Risk of oesophageal cancer increases with beverage temperature
Drinking very hot beverages was classified as probably carcinogenic to humans (Group 2A). This was based on limited evidence from epidemiological studies that showed positive associations between cancer of the oesophagus and drinking very hot beverages. Studies in places such as China, the Islamic Republic of Iran, Turkey, and South America, where tea or maté is traditionally drunk very hot (at about 70 °C), found that the risk of oesophageal cancer increased with the temperature at which the beverage was drunk. In experiments involving animals, there was also limited evidence for the carcinogenicity of very hot water.
“Smoking and alcohol drinking are major causes of oesophageal cancer, particularly in many high-income countries,” stresses Dr Wild. “However, the majority of oesophageal cancers occur in parts of Asia, South America, and East Africa, where regularly drinking very hot beverages is common and where the reasons for the high incidence of this cancer are not as well understood.”
Drinking coffee was not classifiable as to its carcinogenicity to humans (Group 3).

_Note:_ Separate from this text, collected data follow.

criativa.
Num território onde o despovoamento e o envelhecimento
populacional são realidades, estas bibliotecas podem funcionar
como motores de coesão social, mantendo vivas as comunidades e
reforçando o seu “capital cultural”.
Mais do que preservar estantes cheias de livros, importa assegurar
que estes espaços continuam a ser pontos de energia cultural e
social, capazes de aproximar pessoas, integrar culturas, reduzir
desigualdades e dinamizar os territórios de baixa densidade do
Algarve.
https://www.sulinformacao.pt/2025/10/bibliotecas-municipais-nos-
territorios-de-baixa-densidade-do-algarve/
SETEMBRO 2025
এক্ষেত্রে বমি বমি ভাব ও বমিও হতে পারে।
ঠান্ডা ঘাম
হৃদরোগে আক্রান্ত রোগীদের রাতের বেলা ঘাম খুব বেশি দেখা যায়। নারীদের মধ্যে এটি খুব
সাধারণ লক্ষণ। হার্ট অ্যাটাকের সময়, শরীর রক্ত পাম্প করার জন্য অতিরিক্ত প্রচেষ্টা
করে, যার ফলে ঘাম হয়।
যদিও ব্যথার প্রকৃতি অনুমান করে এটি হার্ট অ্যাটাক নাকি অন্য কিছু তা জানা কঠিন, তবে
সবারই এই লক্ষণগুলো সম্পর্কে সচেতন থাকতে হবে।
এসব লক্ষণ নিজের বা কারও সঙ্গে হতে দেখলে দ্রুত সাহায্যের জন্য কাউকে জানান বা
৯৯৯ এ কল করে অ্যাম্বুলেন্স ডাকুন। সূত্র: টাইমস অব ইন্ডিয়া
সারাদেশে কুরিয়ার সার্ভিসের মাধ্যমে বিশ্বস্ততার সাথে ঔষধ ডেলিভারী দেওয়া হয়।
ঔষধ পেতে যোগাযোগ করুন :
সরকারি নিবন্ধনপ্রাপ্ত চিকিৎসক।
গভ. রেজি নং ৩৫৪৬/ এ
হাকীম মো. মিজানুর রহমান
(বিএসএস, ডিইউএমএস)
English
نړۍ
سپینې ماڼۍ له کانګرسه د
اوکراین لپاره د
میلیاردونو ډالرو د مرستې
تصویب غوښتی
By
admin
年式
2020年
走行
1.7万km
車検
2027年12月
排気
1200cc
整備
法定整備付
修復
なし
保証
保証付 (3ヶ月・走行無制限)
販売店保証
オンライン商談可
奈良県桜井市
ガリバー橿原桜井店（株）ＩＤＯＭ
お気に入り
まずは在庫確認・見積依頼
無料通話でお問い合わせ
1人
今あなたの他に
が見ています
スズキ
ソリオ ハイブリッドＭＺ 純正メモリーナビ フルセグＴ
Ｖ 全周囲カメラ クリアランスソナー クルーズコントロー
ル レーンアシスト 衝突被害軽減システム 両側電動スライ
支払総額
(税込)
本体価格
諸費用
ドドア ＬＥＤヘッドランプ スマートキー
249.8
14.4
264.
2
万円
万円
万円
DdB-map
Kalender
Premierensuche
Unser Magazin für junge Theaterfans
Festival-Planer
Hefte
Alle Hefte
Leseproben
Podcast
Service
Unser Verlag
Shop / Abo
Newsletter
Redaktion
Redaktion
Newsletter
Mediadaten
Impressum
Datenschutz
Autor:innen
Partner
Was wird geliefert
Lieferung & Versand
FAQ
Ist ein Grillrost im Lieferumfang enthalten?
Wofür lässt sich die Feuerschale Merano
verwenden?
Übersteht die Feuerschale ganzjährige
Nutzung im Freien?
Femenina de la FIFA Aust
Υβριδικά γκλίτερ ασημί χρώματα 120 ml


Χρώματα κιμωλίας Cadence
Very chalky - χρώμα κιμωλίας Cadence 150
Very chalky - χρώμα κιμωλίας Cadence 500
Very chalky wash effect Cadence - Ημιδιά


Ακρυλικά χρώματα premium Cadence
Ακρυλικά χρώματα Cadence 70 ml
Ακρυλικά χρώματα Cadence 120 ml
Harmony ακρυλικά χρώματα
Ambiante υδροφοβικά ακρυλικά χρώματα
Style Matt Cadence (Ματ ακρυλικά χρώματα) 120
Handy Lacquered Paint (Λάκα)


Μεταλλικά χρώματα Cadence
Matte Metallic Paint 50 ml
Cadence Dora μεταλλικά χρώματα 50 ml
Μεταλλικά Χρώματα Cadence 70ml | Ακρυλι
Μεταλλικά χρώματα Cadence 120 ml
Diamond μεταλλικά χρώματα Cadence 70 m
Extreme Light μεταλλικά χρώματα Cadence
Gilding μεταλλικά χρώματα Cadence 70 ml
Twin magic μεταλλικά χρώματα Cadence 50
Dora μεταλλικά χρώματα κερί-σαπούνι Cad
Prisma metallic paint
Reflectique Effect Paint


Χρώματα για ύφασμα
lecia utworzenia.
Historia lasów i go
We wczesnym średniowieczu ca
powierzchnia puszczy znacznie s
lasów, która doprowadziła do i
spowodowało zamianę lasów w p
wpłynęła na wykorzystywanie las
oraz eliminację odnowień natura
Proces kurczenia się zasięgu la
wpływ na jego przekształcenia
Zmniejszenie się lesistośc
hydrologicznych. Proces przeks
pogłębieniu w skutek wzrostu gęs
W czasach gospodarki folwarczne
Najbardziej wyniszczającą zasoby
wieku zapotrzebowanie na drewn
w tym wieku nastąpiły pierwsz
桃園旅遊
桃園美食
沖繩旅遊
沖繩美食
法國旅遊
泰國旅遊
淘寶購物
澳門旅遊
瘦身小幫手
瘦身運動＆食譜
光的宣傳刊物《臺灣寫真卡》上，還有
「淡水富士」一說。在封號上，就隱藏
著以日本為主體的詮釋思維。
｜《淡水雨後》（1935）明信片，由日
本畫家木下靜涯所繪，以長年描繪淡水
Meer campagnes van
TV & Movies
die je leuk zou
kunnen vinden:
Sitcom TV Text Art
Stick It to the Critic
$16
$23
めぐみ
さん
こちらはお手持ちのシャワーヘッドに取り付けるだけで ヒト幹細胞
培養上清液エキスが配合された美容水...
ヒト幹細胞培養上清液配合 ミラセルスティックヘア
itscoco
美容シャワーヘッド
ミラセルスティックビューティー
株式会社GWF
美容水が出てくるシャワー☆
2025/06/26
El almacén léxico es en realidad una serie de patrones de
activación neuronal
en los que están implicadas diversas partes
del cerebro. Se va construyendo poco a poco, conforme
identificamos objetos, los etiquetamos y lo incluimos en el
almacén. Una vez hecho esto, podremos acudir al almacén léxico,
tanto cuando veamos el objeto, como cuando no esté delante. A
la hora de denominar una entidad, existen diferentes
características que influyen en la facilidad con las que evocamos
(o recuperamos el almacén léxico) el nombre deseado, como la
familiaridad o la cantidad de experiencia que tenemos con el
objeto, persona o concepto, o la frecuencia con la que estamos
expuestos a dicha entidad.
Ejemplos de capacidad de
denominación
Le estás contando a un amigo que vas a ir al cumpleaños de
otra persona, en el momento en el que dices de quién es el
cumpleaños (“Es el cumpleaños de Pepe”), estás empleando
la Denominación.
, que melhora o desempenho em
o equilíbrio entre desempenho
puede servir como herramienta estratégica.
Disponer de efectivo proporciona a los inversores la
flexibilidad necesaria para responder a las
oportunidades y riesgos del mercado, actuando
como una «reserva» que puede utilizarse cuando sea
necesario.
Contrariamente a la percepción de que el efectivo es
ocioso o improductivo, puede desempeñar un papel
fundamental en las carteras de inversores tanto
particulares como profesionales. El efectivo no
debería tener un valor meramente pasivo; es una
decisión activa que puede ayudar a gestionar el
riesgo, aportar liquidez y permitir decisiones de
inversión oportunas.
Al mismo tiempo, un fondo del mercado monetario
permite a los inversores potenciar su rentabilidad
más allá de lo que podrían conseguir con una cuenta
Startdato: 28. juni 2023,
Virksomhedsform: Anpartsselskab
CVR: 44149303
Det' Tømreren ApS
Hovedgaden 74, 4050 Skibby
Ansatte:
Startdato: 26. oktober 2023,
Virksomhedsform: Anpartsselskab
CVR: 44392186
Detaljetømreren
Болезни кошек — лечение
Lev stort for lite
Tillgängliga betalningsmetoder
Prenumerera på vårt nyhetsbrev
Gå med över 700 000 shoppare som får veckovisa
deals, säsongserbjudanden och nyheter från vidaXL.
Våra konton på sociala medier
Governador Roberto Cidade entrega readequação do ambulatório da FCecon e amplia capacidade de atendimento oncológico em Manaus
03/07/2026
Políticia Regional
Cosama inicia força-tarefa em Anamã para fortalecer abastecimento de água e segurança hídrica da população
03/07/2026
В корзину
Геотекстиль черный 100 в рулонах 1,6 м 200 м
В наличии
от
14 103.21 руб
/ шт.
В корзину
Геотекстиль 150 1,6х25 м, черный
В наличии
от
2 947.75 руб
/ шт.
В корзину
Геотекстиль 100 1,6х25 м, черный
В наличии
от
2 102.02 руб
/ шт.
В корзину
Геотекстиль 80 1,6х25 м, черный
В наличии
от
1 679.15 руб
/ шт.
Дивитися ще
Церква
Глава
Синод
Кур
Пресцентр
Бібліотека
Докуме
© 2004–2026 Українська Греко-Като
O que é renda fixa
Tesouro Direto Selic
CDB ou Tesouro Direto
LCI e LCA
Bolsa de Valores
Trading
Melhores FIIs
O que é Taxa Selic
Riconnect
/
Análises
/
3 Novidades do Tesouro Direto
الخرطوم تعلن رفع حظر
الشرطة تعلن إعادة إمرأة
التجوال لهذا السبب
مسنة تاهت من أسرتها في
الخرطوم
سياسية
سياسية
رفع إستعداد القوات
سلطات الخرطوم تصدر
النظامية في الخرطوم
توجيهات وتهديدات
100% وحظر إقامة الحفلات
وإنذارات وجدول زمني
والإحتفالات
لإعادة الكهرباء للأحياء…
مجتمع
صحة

The large body of evidence currently available led to the re-evaluation of the carcinogenicity of coffee drinking, previously classified as possibly carcinogenic to humans (Group 2B) by IARC in 1991. After thoroughly reviewing more than 1,000 studies in humans and animals, the Working Group found that there was inadequate evidence for the carcinogenicity of coffee drinking overall. Many epidemiological studies showed that coffee drinking had no carcinogenic effects for cancers of the pancreas, female breast, and prostate, and reduced risks were seen for cancers of the liver and uterine endometrium. For more than 20 other cancers, the evidence was inconclusive.